Performance & drive
What it’s like to drive, and how quiet it is
The Navara’s maximum muscle comes in early on the highest-powered diesel engine we’ve tried, and it pulls hard from a little over 1000rpm in all of its six gears. Performance is perfectly adequate, but the Bi-Turbo Ford Ranger feels stronger, while any version of the V6-powered Volkswagen Amarok is faster still.
Both rivals are also more refined than the rough-and-ready Navara. Although it’ll pull strongly from low down, you’ll feel plenty of vibrations through your seat and steering wheel as the engine slogs below 1500rpm, and it always sounds coarse, even at a cruise. Tyre roar isn’t too bad for a pick-up, but wind noise is particularly noticeable.
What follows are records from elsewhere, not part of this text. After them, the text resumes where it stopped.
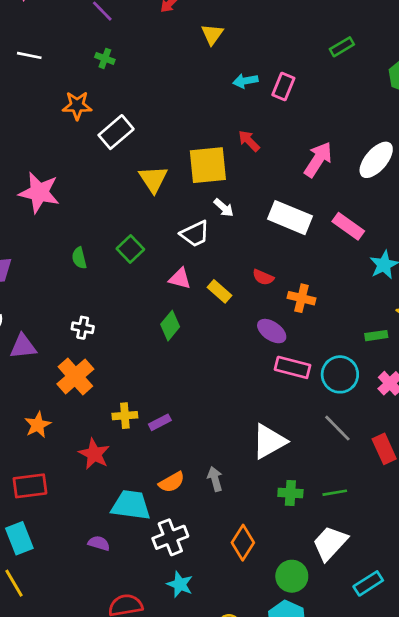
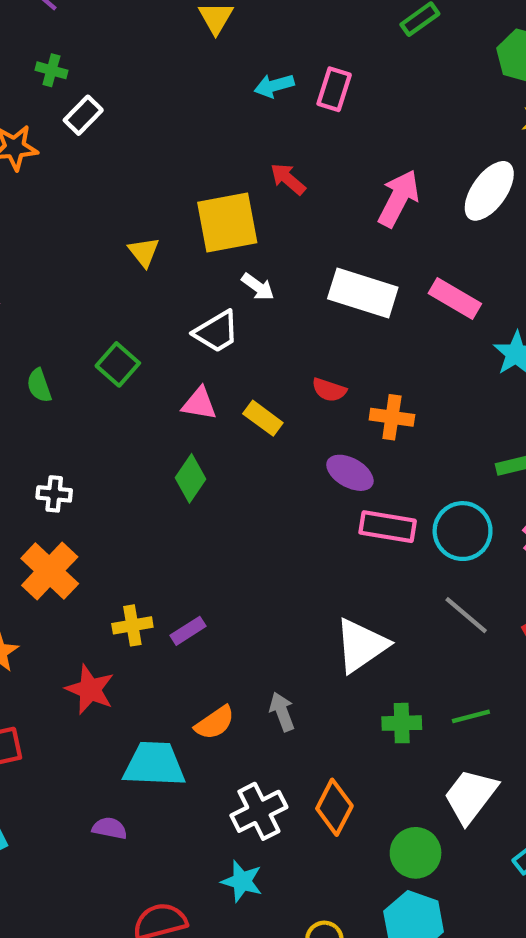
white rectangle: (116, 132) -> (83, 115), moved, size x0.7
yellow triangle: (153, 179) -> (144, 252), size x0.7
white cross: (170, 537) -> (259, 811), moved

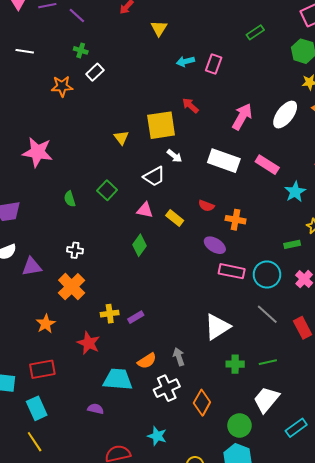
white cross: (259, 811) -> (167, 388), moved

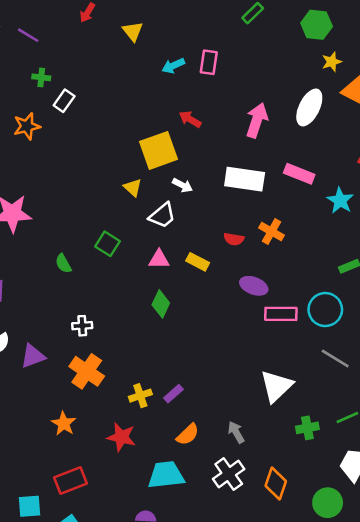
yellow triangle: (121, 138) -> (133, 188), moved
orange cross: (236, 220) -> (272, 232), moved, turned 30
orange semicircle: (147, 361) -> (188, 434), moved

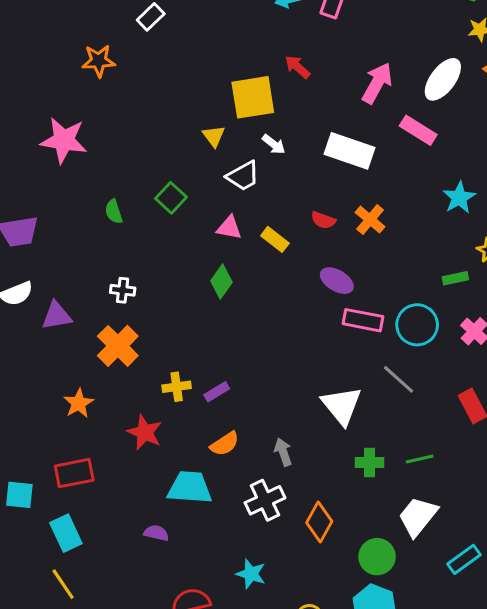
orange star: (27, 126) -> (99, 61), moved
pink rectangle: (299, 174) -> (418, 130), moved
gray line: (335, 359) -> (398, 379), moved
white triangle: (276, 386) -> (342, 406), turned -36

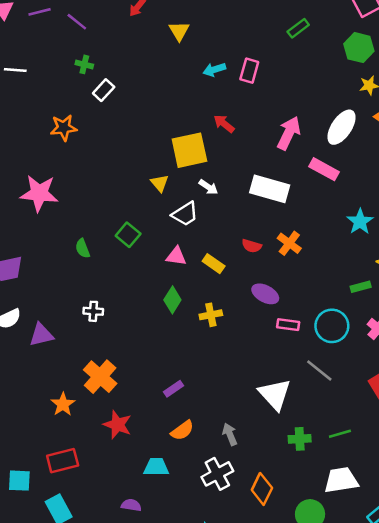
pink rectangle: (363, 320) -> (288, 325), size x0.7
orange cross: (118, 346) -> (100, 377), moved
yellow cross: (177, 387) -> (211, 315), moved
cyan trapezoid: (190, 488) -> (156, 467), size x0.7
white trapezoid: (418, 516) -> (341, 480), turned 45

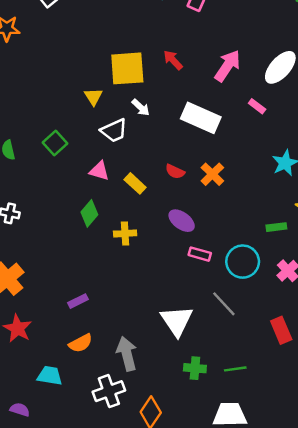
red arrow: (224, 124) -> (173, 60), moved
pink rectangle: (324, 169) -> (257, 106), size x0.6
gray arrow: (230, 434) -> (127, 354), size x1.5

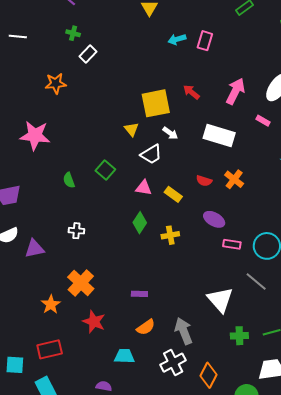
purple rectangle: (78, 301) -> (139, 294), turned 35

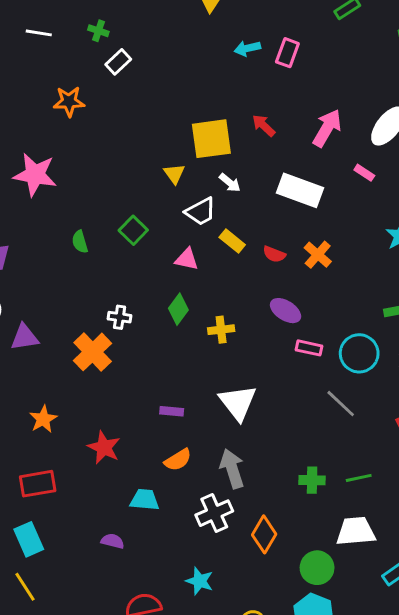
white line: (18, 37) -> (39, 33), moved
yellow rectangle: (173, 194) -> (232, 241), moved
white cross: (76, 231) -> (120, 317), moved
orange cross: (81, 283) -> (93, 352), moved
white triangle: (220, 300) -> (238, 403), moved

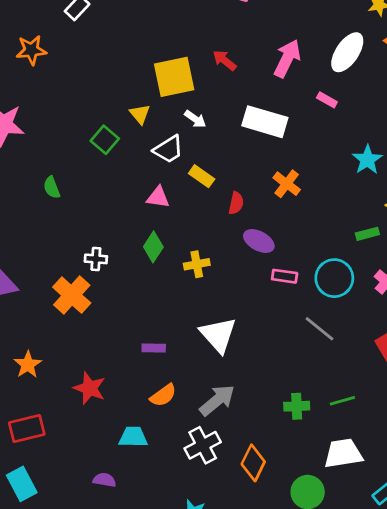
green square: (133, 230) -> (105, 140), moved
red semicircle: (274, 254) -> (236, 203), moved, turned -95
gray arrow: (232, 469) -> (217, 400), turned 72

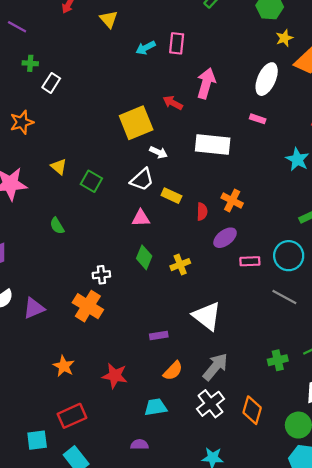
pink arrow: (287, 58) -> (206, 83), moved
yellow triangle: (140, 114) -> (59, 167), moved
orange cross: (287, 184) -> (232, 200), moved
purple ellipse: (259, 241) -> (225, 238), turned -55

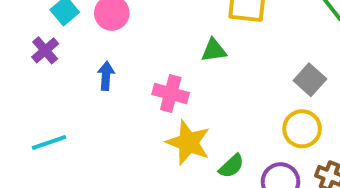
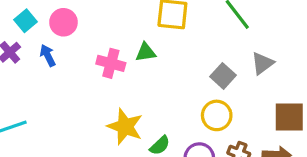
blue arrow: (106, 76) -> (48, 55), moved, turned -30
pink cross: (171, 93) -> (111, 63), moved

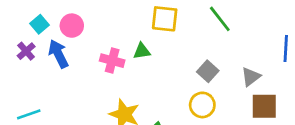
blue arrow: (48, 55) -> (58, 54), size x1.5
gray triangle: (262, 63) -> (251, 77), moved

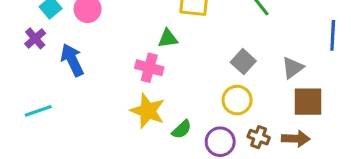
blue arrow: (58, 54) -> (72, 60), moved
pink cross: (112, 61) -> (149, 68), moved

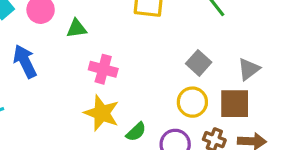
green triangle: (168, 38) -> (77, 29), moved
brown square: (308, 102) -> (235, 104), moved

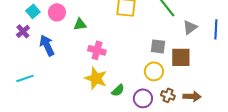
gray square: (199, 63) -> (158, 46), turned -35
gray triangle: (249, 69) -> (190, 27), moved
brown square: (235, 104) -> (181, 57), moved

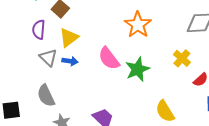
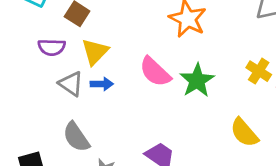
purple semicircle: (39, 30) -> (52, 47), turned -84
yellow cross: (182, 58) -> (259, 71), moved

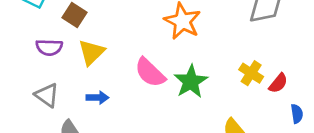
gray triangle: (71, 84) -> (47, 95), moved
blue arrow: (102, 84) -> (97, 98), moved

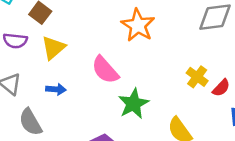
green star: (191, 82) -> (133, 104), moved

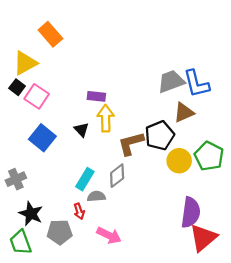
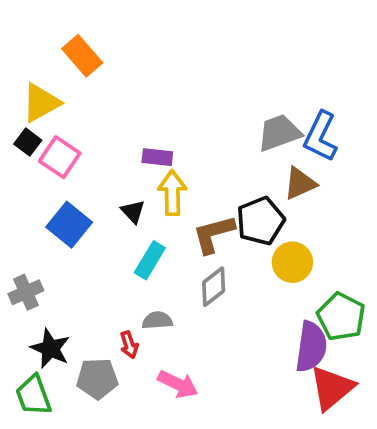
blue L-shape: (196, 84) -> (321, 136), turned 40
green pentagon: (209, 156) -> (341, 317), moved
gray diamond: (117, 176) -> (214, 287), moved
cyan rectangle: (85, 179) -> (150, 260), moved

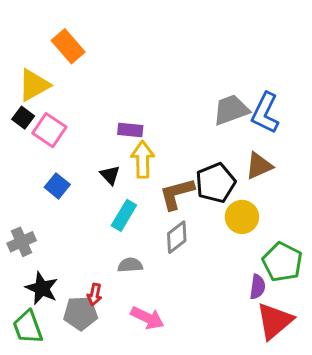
brown triangle: (300, 183) -> (259, 166), moved
blue square: (69, 225) -> (57, 186), size x0.7
red arrow: (129, 345) -> (94, 295), moved, turned 30
purple semicircle: (311, 347) -> (257, 287), size x0.6

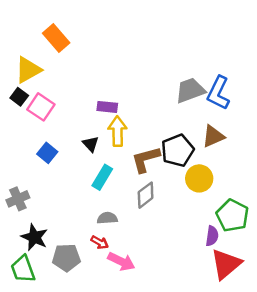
red arrow: (94, 295) -> (100, 242), moved, turned -72

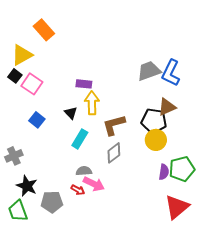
black pentagon: (177, 150) -> (154, 121), moved, turned 30
green pentagon: (232, 215) -> (182, 169), turned 30
purple semicircle: (212, 236) -> (164, 172), moved
pink arrow: (121, 261) -> (94, 184), moved

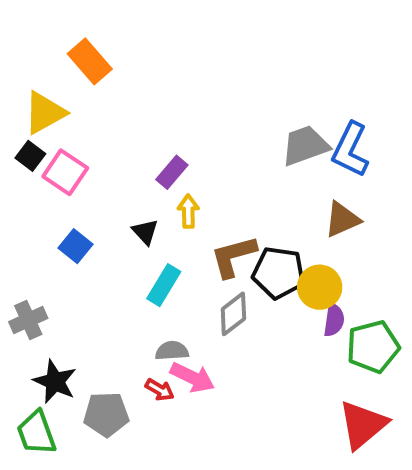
purple rectangle: (84, 84) -> (172, 172), turned -56
yellow arrow: (92, 103) -> (188, 211), size x0.7
black pentagon: (154, 121) -> (279, 273), moved
purple semicircle: (164, 172) -> (334, 320), moved

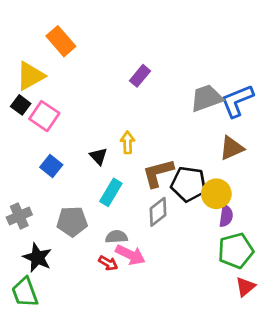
blue L-shape: (350, 150) -> (237, 101), turned 42
purple rectangle: (172, 172) -> (140, 76), moved
green pentagon: (373, 347) -> (236, 251), moved
gray pentagon: (106, 414) -> (72, 222), moved
red triangle: (363, 425) -> (245, 287), size x0.6

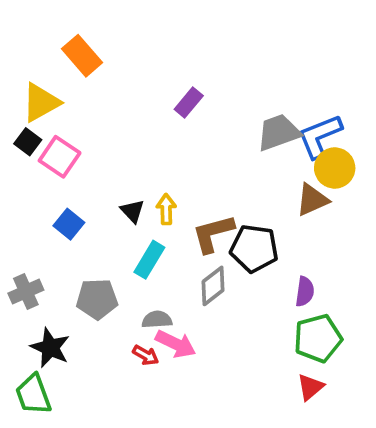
yellow arrow: (128, 142) -> (166, 209), moved
yellow circle: (216, 194) -> (335, 168), moved
red triangle: (245, 287) -> (310, 387), moved

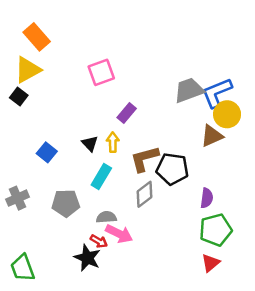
orange rectangle: (82, 56) -> (37, 37), moved
purple rectangle: (189, 102) -> (127, 113), moved
pink square: (60, 157) -> (101, 72), moved, turned 36
black star: (50, 348) -> (87, 258), moved

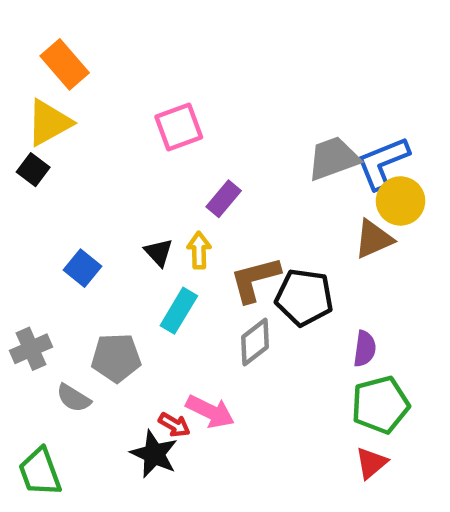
gray semicircle: (106, 217) -> (74, 398), moved, turned -144

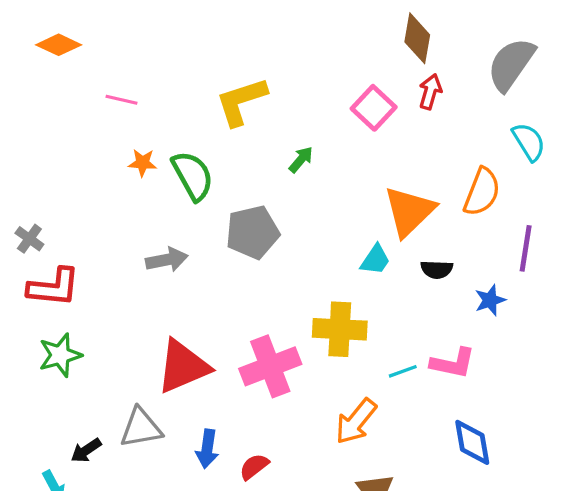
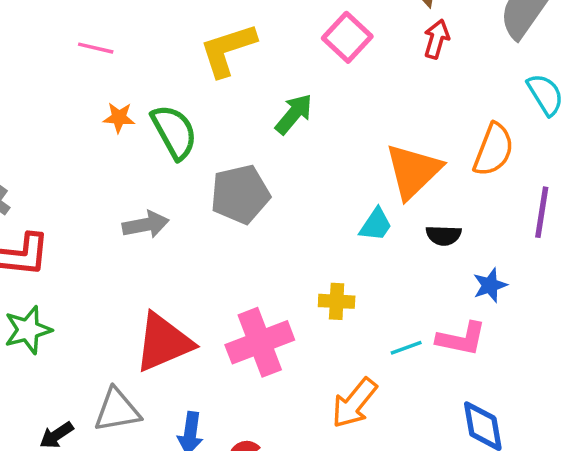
pink square: (374, 108) -> (347, 37), moved
green arrow: (301, 160) -> (294, 114), size x1.4
blue star: (490, 300) -> (490, 285), moved
yellow cross: (340, 329) -> (337, 301), size x0.6

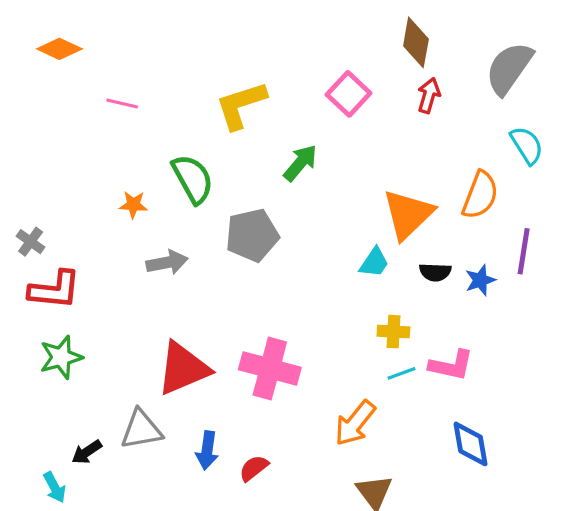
orange star: (119, 118) -> (133, 205), moved
blue star: (490, 285) -> (480, 280), moved
yellow cross: (337, 301) -> (393, 332), moved
pink cross: (260, 342) -> (270, 368), turned 36

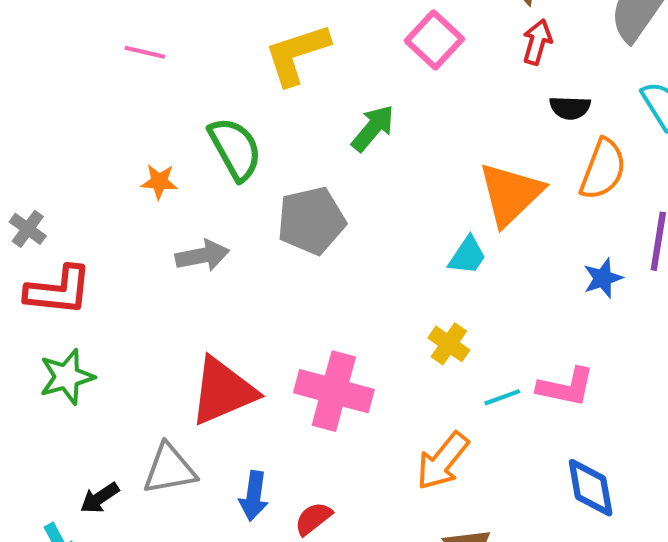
black semicircle: (435, 272) -> (570, 108), moved
yellow cross: (393, 332) -> (449, 344), moved, turned 32

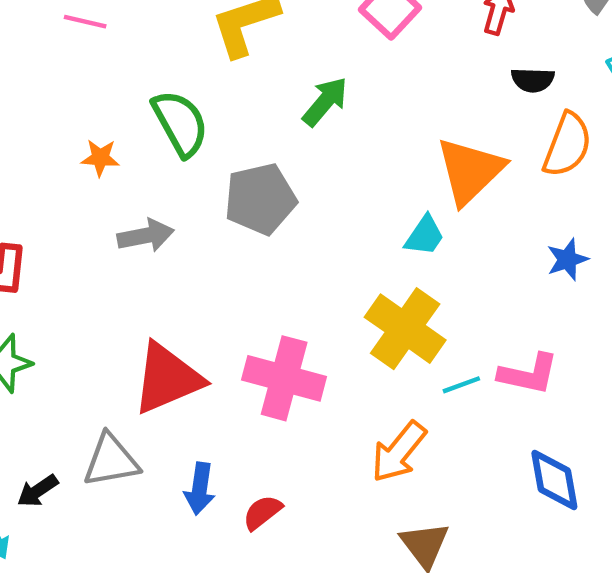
yellow cross: (449, 344) -> (405, 329), size x1.8

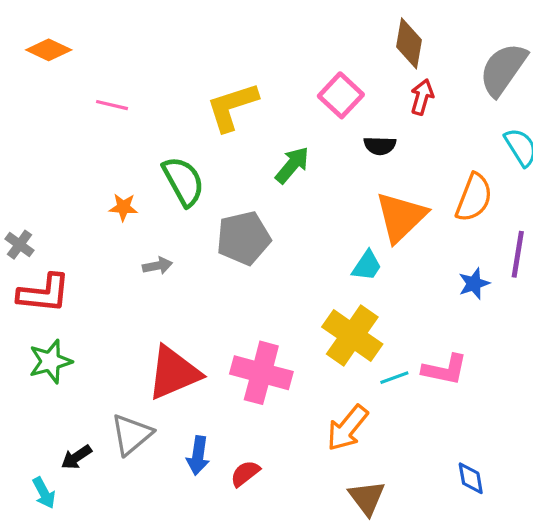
black semicircle: (533, 80) -> (380, 146), moved
gray arrow: (146, 236) -> (157, 266), size x0.7
gray triangle: (111, 461) -> (132, 434), turned -30
blue diamond: (554, 480) -> (471, 478), moved, size x0.7

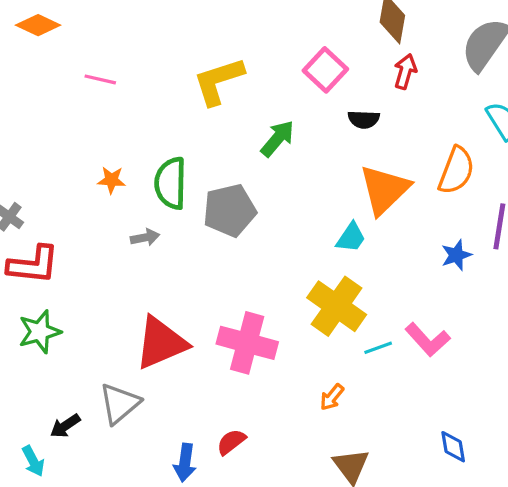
green semicircle: (183, 181) -> (171, 183), moved, turned -150
pink L-shape: (445, 370) -> (428, 340), turned 36
orange arrow: (347, 428) -> (332, 397), size x0.6
blue arrow: (198, 456) -> (185, 463), moved

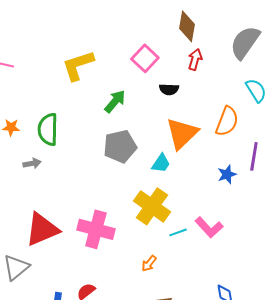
gray pentagon: (230, 210) -> (120, 146), moved

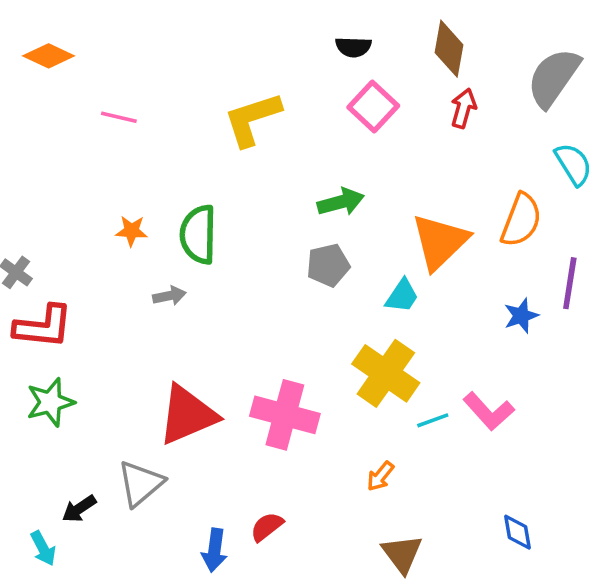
black semicircle: (169, 89) -> (353, 47), moved
green arrow: (115, 101) -> (341, 202), moved, turned 35
gray pentagon: (120, 146) -> (328, 265), size x0.7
The Navara’s manual gearbox has a notchy, mechanical feel to it that you’ll either love or hate. The Ford Ranger’s feels a little more car-like, but the gear lever has an even longer throw than the Navara’s. As for the automatic, it can’t match the Amarok’s eight-speed unit for smoothness.
With its suspension set-up that’s designed to cope with heavy loads and arduous off-road driving, the Navara isn’t fun to drive hard around corners. It has a more advanced rear suspension design than the majority of pick-ups, but even then it leans over markedly in bends, and pitches under braking, while its steering is heavy and slow. There’s no doubt the Ford Ranger feels more agile and leans less in bends.
Unfortunately, while you’d hope the Navara’s coil-sprung rear suspension would help comfort, you’ll still feel plenty of shakes and shimmies through the base of your seat. This is especially true at lower speeds when dealing with potholes and pimples. Things do improve at speed, but the Volkswagen Amarok is a far comfier place to be.